Mixed checkouts would not be permitted. This would be for gift cards only for restaurants and services that do not have e commerce websites. Its a niche market. But I already have a few clients who need something like this.

They dont want to spend the money on SSL and PCI compliance and cart set up just to sell a few gift cards, but if they can do it for free and pay a fee per card sold they would jump at it. Each store would have its own subdomain.

I don't think there is a problem with it I just want to be sure that Im not missing something before I roll it out and get 20 or 30 users.

jwolthuis

3:59 pm on Apr 26, 2011 (gmt 0)

WebmasterWorld Senior Member 10+ Year Member



But I do not process any cards or take any payment from the buying customers.

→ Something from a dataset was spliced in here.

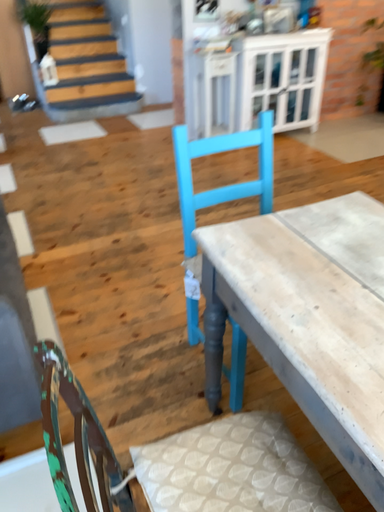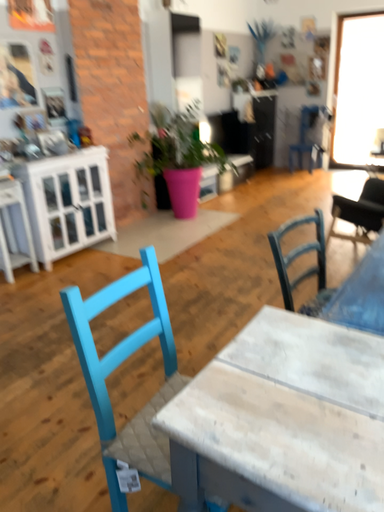 Question: How did the camera likely rotate when shooting the video?

Choices:
 (A) rotated upward
 (B) rotated downward

Answer: (A)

They dont want to spend the money on SSL and PCI compliance and cart set up...

I'm not sure how you'd fare in a PCI Audit. On one hand, you're paying for an audit, and must document how credit card data is gathered, transmitted, encrypted, and stashed in a browser session. The fact that you're not storing it in a database is only a small part of the entire picture.

On the other hand, you "don't process cards", and aren't privvy to that card data. (If you *are* privvy to the card data, you *do* process card data, even if it's just for debug purposes).

How do you satisfy the requirements of an audit, when you need to prove the data is firewalled between merchants, and also between a merchant and yourself (since you specifically do not process card data)?

Doesn't the holder of a merchant account (rather than yourself) need to have the audit conducted?

Hoople

11:32 pm on Apr 26, 2011 (gmt 0)

WebmasterWorld Senior Member 10+ Year Member Top Contributors Of The Month



+1 to jwolthuis's comment. One data slip-up and the lawyers would feed on you like a school of piranhas!

Personally I wouldn't consider this at all - feels too much like sharing a toothbrush!